Not only does this new capability speed time to insights, but it also fosters cross-team collaboration with shareable code and insights via team-based notebooks. Jump-starting internal adoption and use, Heathrow’s users are capitalizing on the self-paced training and certification available through Databricks Academy. The airport is also implementing data governance with Databricks Unity Catalog to secure data and AI asset collaboration within a single permission model. Furthermore, Heathrow integrated Power BI with Databricks to ingest data from the lakehouse into dashboards and visualizations for business reporting — thereby furthering safe and collaborative data use across the airport.
Scaling passenger flow use cases drives customer satisfaction
Since moving to the Databricks Data Intelligence Platform a year ago, Heathrow Airport has been improving customer satisfaction by optimizing passenger flow within varying areas. Heathrow sped forecast insights from two weeks and two people to four hours and one person while decreasing the margin of error from 30% to 10%.
Airport customer satisfaction is directly impacted by passenger wait times. If a passenger is in line for longer than five minutes, Heathrow considers it a breach of customer experience. With the accurate, automated and fast forecasting model in Databricks, the airport can plan predictive maintenance, cleaning, and service interruptions during slow times and days. It prepares teams for peak travel periods so they can proactively respond with efficient passenger flow, thus putting customer satisfaction at the forefront.
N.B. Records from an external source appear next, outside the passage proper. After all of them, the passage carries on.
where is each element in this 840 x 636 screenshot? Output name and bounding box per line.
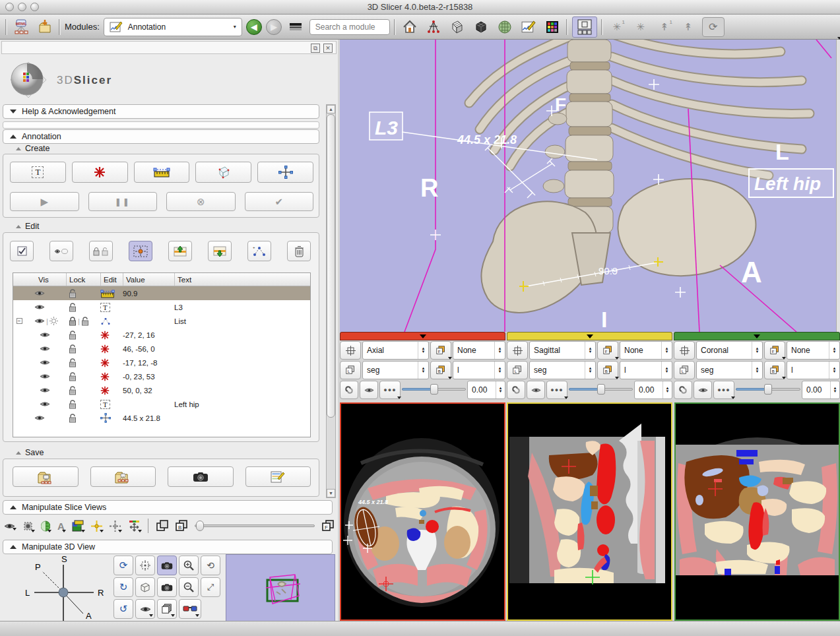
- view3d-visibility-button[interactable]: [135, 599, 155, 619]
- yellow-slice-view[interactable]: [507, 402, 672, 621]
- add-hierarchy-button[interactable]: +: [247, 241, 271, 261]
- annotation-table-row[interactable]: TL3: [13, 300, 310, 314]
- visibility-cell[interactable]: [25, 331, 66, 338]
- green-orientation-combo[interactable]: Coronal▲▼: [696, 341, 763, 360]
- visibility-cell[interactable]: [25, 414, 66, 422]
- history-forward-button[interactable]: ▶: [266, 19, 282, 35]
- red-orientation-combo[interactable]: Axial▲▼: [362, 341, 429, 360]
- text-cell[interactable]: L3: [174, 303, 310, 311]
- jump-to-annotation-button[interactable]: [129, 241, 152, 261]
- edit-cell[interactable]: [100, 317, 123, 326]
- slice-pin-button[interactable]: [674, 341, 695, 360]
- scrollbar-thumb[interactable]: [327, 114, 335, 418]
- pause-place-button[interactable]: ❚❚: [88, 192, 158, 211]
- yellow-background-layer-button[interactable]: B: [597, 361, 618, 379]
- delete-annotation-button[interactable]: [287, 241, 311, 261]
- slice-fiducial-visibility-button[interactable]: [22, 521, 34, 532]
- crosshair-button[interactable]: [91, 521, 102, 532]
- yellow-foreground-combo[interactable]: None▲▼: [620, 341, 672, 360]
- yellow-labelmap-combo[interactable]: l▲▼: [620, 361, 672, 379]
- red-labelmap-layer-button[interactable]: L: [340, 361, 361, 379]
- yaw-left-button[interactable]: ⟲: [201, 556, 220, 575]
- lock-cell[interactable]: [66, 386, 100, 395]
- slider-track[interactable]: [195, 525, 315, 527]
- yellow-fit-button[interactable]: [527, 381, 545, 399]
- edit-cell[interactable]: [100, 358, 123, 367]
- red-slice-bar[interactable]: [340, 332, 505, 340]
- annotation-table-row[interactable]: 90.9: [13, 286, 310, 300]
- create-bidimensional-button[interactable]: [257, 162, 313, 183]
- collapse-controller-icon[interactable]: [587, 334, 593, 338]
- green-slice-offset-slider[interactable]: [736, 381, 800, 398]
- yellow-orientation-combo[interactable]: Sagittal▲▼: [529, 341, 596, 360]
- fade-slider[interactable]: [195, 517, 315, 534]
- green-link-button[interactable]: [674, 381, 692, 399]
- done-place-button[interactable]: ✔: [245, 192, 314, 211]
- slider-handle[interactable]: [430, 384, 438, 395]
- lock-cell[interactable]: |: [66, 317, 100, 326]
- green-background-layer-button[interactable]: B: [764, 361, 785, 379]
- screenshot-3d-button[interactable]: [157, 556, 177, 575]
- lock-cell[interactable]: [66, 400, 100, 409]
- toggle-visibility-button[interactable]: [49, 241, 73, 261]
- green-slice-bar[interactable]: [674, 332, 840, 340]
- green-foreground-combo[interactable]: None▲▼: [787, 341, 840, 360]
- orthographic-button[interactable]: [135, 577, 155, 597]
- select-all-button[interactable]: [10, 241, 34, 261]
- annotation-table-row[interactable]: 46, -56, 0: [13, 342, 310, 356]
- visibility-cell[interactable]: |: [25, 317, 66, 325]
- red-slice-view[interactable]: 44.5 x 21.8: [340, 402, 505, 621]
- scroll-down-arrow[interactable]: ▼: [327, 489, 335, 497]
- green-background-combo[interactable]: seg▲▼: [696, 361, 763, 379]
- lock-cell[interactable]: [66, 331, 100, 340]
- red-foreground-layer-button[interactable]: F: [430, 341, 451, 360]
- visibility-cell[interactable]: [25, 290, 66, 297]
- panel-scrollbar[interactable]: ▲ ▼: [326, 104, 336, 498]
- slider-handle[interactable]: [764, 384, 772, 395]
- undock-panel-icon[interactable]: ⧉: [311, 44, 320, 53]
- create-ruler-button[interactable]: [134, 162, 190, 183]
- green-foreground-layer-button[interactable]: F: [764, 341, 785, 360]
- green-offset-spinbox[interactable]: 0.00▲▼: [802, 381, 840, 399]
- yellow-link-button[interactable]: [507, 381, 525, 399]
- col-lock[interactable]: Lock: [66, 273, 100, 286]
- red-slice-offset-slider[interactable]: [402, 381, 466, 398]
- red-labelmap-combo[interactable]: l▲▼: [453, 361, 505, 379]
- tree-expander-cell[interactable]: −: [13, 318, 25, 324]
- edit-cell[interactable]: [100, 331, 123, 340]
- save-scene-button[interactable]: [13, 466, 79, 487]
- slider-handle[interactable]: [196, 521, 204, 531]
- scroll-up-arrow[interactable]: ▲: [327, 105, 335, 113]
- center-view-button[interactable]: [135, 556, 155, 575]
- lock-cell[interactable]: [66, 358, 100, 367]
- background-layer-button[interactable]: B: [176, 520, 187, 532]
- foreground-layer-button[interactable]: [156, 520, 168, 532]
- manipulate-3d-view-section[interactable]: Manipulate 3D View: [3, 540, 333, 554]
- slice-pin-button[interactable]: [340, 341, 361, 360]
- annotation-table-row[interactable]: −||List: [13, 314, 310, 328]
- slice-annotation-display-button[interactable]: A: [57, 521, 65, 532]
- edit-cell[interactable]: [100, 372, 123, 381]
- screenshot-button[interactable]: [168, 466, 234, 487]
- generate-report-button[interactable]: [245, 466, 311, 487]
- lock-cell[interactable]: [66, 303, 100, 312]
- green-labelmap-layer-button[interactable]: L: [674, 361, 695, 379]
- create-roi-button[interactable]: [195, 162, 251, 183]
- help-acknowledgement-section[interactable]: Help & Acknowledgement: [3, 104, 319, 119]
- slice-model-visibility-button[interactable]: [41, 521, 50, 532]
- green-fit-button[interactable]: [694, 381, 712, 399]
- edit-cell[interactable]: [100, 289, 123, 298]
- visibility-cell[interactable]: [25, 373, 66, 380]
- red-more-options-button[interactable]: ●●●: [379, 381, 401, 399]
- load-scene-button[interactable]: MRML: [11, 17, 31, 37]
- annotation-section[interactable]: Annotation: [3, 129, 319, 144]
- slider-handle[interactable]: [597, 384, 605, 395]
- collapse-controller-icon[interactable]: [420, 334, 426, 338]
- yellow-slice-offset-slider[interactable]: [569, 381, 633, 398]
- red-fit-button[interactable]: [360, 381, 378, 399]
- value-cell[interactable]: 90.9: [123, 290, 174, 298]
- spin-view-button[interactable]: ↻: [113, 577, 133, 597]
- label-opacity-button[interactable]: [72, 520, 84, 532]
- value-cell[interactable]: 44.5 x 21.8: [123, 414, 174, 422]
- module-history-button[interactable]: [286, 17, 306, 37]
Flannigan said, “Our strategy with Databricks was to democratize data, bring it into one place and make it easier to access. We’re doing that, but what we took for granted was the power of collaboration in achieving these goals.”
The adoption and excitement around the platform are laying a path to continually achieve the airport’s goal of being extraordinary. Heathrow is recording every trained model on MLflow with plans to expand, looking at Databricks Delta Sharing for data sharing with airlines, ground handlers and other Heathrow companies, and is in the early stages of establishing a center of excellence to support the ongoing strategy.
Eduardo closed by saying, “Databricks enables us to provide a more efficient and accurate forecast than we’ve ever been able to before. Now, passengers and stakeholders get a greater level of service in a more efficient airport.”